What options do we have? You might recall symbolic data from a previous
article about
symbolic execution. Can we use that here? The first important
observation is that files are really just arrays of bytes. Both the length and
the content of that array is, generally speaking, arbitrary. So we create a
‘symbolic input’ for the length of the file, and whenever a new byte is
needed, we create a new input variable for that byte. It's all rather simple,
but it runs into scalability limits very quickly. Especially if the program
keeps reading from the file forever (which it likely will, because if it uses
any sort of ‘end of input’ marker, there's always a feasible execution branch
where that marker was not yet encountered).
Symbolic execution is pretty much doomed (or rather, bound to hit a depth
limit). We can perhaps hope that even if there are infinite branches in the
execution tree, the state space is still finite (i.e. those infinite
branches are in fact loops in the state space). Or rather, the state space is
certainly finite (the length of the file is a bit vector of finite width) but
it can still be enormous. Honestly, the chances for getting a state space of
manageable size this way are rather slim. An example where it might work out
would be a program that simulates a finite state machine on the file content,
discarding the actual bytes after processing each of them.
more challenges
So how well does it work in practice? Surprisingly, if we limit ourselves to
dealing with the standard input (
stdin
), things work out somewhat okay.
While we currently don't generate arbitrary content (we use grammars to
generate something more restricted), we do get manageable state spaces even
for infinite input streams.
However, things get worse when we try to simulate a regular file using the
same approach. Why? Basically, because files offer random access, while
stdin
is a stream: once the program reads a byte, it is removed from stdin
forever. There is also no way to ask how many bytes are left in stdin
.
There are a few problems related to the random access nature of files:
- If the program asks for the file size (e.g. using
stat
, orlseek
andftell
), it becomes hard to avoid excessive branching as the program takes various actions that depend on this size. - The system needs to remember a position indicator: another number that can very easily get entangled with the program state, causing a blowup.

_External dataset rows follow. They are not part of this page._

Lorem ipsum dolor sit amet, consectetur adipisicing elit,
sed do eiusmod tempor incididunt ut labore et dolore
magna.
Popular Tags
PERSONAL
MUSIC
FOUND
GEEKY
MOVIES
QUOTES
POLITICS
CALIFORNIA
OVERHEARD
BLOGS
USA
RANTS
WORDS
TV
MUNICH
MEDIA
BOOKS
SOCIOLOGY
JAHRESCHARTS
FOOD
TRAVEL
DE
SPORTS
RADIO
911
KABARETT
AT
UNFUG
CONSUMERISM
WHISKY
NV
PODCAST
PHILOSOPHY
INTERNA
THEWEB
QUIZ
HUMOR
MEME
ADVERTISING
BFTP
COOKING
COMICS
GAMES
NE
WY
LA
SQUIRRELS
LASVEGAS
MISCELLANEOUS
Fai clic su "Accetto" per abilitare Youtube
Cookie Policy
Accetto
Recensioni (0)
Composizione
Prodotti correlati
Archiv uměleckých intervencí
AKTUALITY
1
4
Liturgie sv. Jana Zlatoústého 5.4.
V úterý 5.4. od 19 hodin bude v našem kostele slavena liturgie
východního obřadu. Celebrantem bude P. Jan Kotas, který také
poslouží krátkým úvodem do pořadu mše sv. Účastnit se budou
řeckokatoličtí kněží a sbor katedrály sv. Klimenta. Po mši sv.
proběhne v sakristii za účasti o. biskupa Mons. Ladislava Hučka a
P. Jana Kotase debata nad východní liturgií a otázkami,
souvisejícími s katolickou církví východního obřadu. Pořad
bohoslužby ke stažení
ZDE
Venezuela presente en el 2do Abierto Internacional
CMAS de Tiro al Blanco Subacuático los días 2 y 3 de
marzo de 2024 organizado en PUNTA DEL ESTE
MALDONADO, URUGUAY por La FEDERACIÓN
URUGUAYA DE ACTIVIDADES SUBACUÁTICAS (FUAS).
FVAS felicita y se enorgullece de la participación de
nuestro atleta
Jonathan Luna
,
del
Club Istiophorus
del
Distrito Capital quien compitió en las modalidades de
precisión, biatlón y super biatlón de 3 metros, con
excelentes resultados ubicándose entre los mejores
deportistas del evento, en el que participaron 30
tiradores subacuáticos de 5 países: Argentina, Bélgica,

To make things worse, the file system itself must compare this indicator to the file size, to correctly signal the end-of-file condition.
Still, even this compromise does not address the position indicator problem:
within a given size, keeping track of the read position could be a serious
bottleneck, e.g. if the program reads one byte at a time. And even though most
programs use buffered reads, the problem in that case simply transfers to the
buffer position pointer (if we are lucky, it is maintained in
libc
where we
can at least hope to do something about it; if we are less lucky, it is
maintained by program logic directly and then the only hope is that the
analysis tool can somehow deal with it).
conclusion
So what can DiOS and its
libc
do to make the position indicator problem less
bad? One option might be to use zippers (or multi-zippers, in case of a file
with multiple independent position indicators). You can imagine a zipper as a
pair of stacks, with bytes behind the indicator on one of them, and the bytes
in front of the indicator on the other. Reading data translates into movement
of those bytes from one stack to the other. If multiple indicators are
required, the bytes between them become a deque
(double-ended queue), which
is a bit trickier, but perhaps doable.
The important part here is that the offset does not need to be materialized as
a number (unless the program explicitly asks for it). As long as the bytes
themselves (on either side of the position indicator) can be represented
succinctly, we should be okay. The situation is clearly more complicated than
it was in the case of
stdin
, it is perhaps still manageable. Perhaps we will
be able to report some success in a future article.